Micro-Investment Applications try to capture the age-old habit of depositing small change into our piggy banks through digital channels.

The report notes that the viability of these wealth technology apps will depend on their “ability to significantly simplify investment for ‘Bharat’ through a robust content platform with vernacular support.”

Additionally, wealth management technologies must have the ability to rapidly scale their assets under management (AUM) and “generate rents by maintaining client engagement, given the small ticket sizes in this game” .

Kishan Sundar, Senior Vice President, Digital Business Unit, Maveric Systems, a banking technology services company, said that “with only 3% of Indians participating in wealth management equities and new technologies, simplifying the process integration and the provision of robotic consulting services could propel a phenomenal rise in wealth technology.

Technology solutions improve financial literacy

This report noted that technological solutions to improve the literacy of mass investors could become an important engine of growth compared to the basic financial engineering of products.

The report cites the example of Zerodha, where the introduction of penny stock risk nudges led to a marked reduction in penny stock volumes.

“The key to capturing this segment is understanding their needs rather than serving up complex financial engineering products they don’t feel they need,” according to the report.

Interesting Payments – Technology Trends Found by the Report

The UPI credit card could be a game-changer: The report notes that the UPI-Credit Card mechanism aims to increase the use of credit cards at point-of-sale terminals equipped with UPI technology.

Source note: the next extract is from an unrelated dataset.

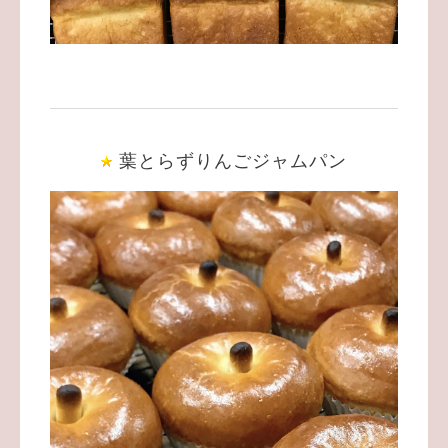
葉とらずりんごジャムパン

While initially the scope is limited to RuPay credit cards, which public sector banks dominate, “adoption will take a leap when the doors are opened to Visa and Mastercard, which will also attract banks of the private sector”.

Ravi B Goyal, President and Managing Director of AGS Transact Technologies Limited, an omnichannel payment service provider, said the Unified Payments Interface (UPI) platform has been a “key driver contributing to the growth of digital payments in India, crossing 92% of 2021 Volume in the first seven months of 2022. Linking credit cards to UPI will bring additional convenience to digital payment users, especially those who prefer credit cards .

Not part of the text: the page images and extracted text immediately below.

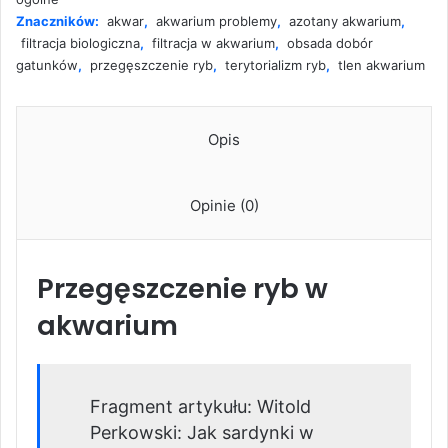
Znaczników:
akwar
,
akwarium problemy
,
azotany akwarium
,
filtracja biologiczna
,
filtracja w akwarium
,
obsada dobór
gatunków
,
przegęszczenie ryb
,
terytorializm ryb
,
tlen akwarium
Opis
Opinie (0)
Przegęszczenie ryb w
akwarium
Fragment artykułu: Witold
Perkowski: Jak sardynki w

Regarding the knowledge of customer standards (KYC), the report states that since KYC modules are stricter in credit cards than QR code-based payments, “Third-party apps (like PhonePe, GooglePay) should put upgrade their merchant KYC modules”.

“Consumer and small merchants benefit because now UPI payment can be made with a RuPay credit card and the need for a merchant to have expensive POS terminals is reduced,” said Pranay Jhaveri, MD, India and South Asia, Euronet Worldwide, a payments company.

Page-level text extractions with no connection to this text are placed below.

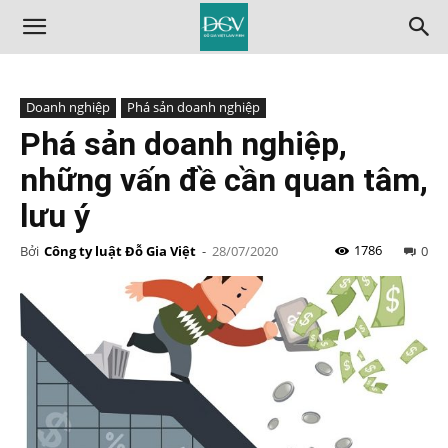
Doanh nghiệp
Phá sản doanh nghiệp
Phá sản doanh nghiệp,
những vấn đề cần quan tâm,
lưu ý
1786
Bởi
Công ty luật Đỗ Gia Việt
-
28/07/2020
0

Digital merchant payments will increase

The report predicts that the value of digital merchant payments will grow from $0.3 trillion in 2021 to $2.5 to $2.7 trillion by 2026. This increase in the number of consumers paying their merchants digitally will followed by an increase in the number of merchants using QR code payments from the current 30 million to 40 million in 2026.

According to Jhaveri, the payments landscape in India has been continuously evolving, triggered by the pandemic, and the industry has witnessed wide-scale digital adoption. “Many merchants do not have card (credit/debit) payment terminals, especially in semi-urban and rural areas, but most of them have UPI QR code-based acceptance.”

RBI Payment Vision 2025

The report says the RBI’s Payments Vision 2025 “will drive innovation and growth, albeit with expanded regulatory responsibilities for fintechs.” The report also noted that from an industry perspective, this vision signals a “clear regulatory direction towards innovation and growth, while potentially being followed by increased scrutiny and audit.”

As a result of this regulatory push, this will in turn push fintechs to build and strengthen capabilities such as risk management, compliance, etc. which had hitherto been the responsibility of approved entities. From a regulatory perspective, the governance model for implementing this vision is critical to achieving the defined outcomes, the report states.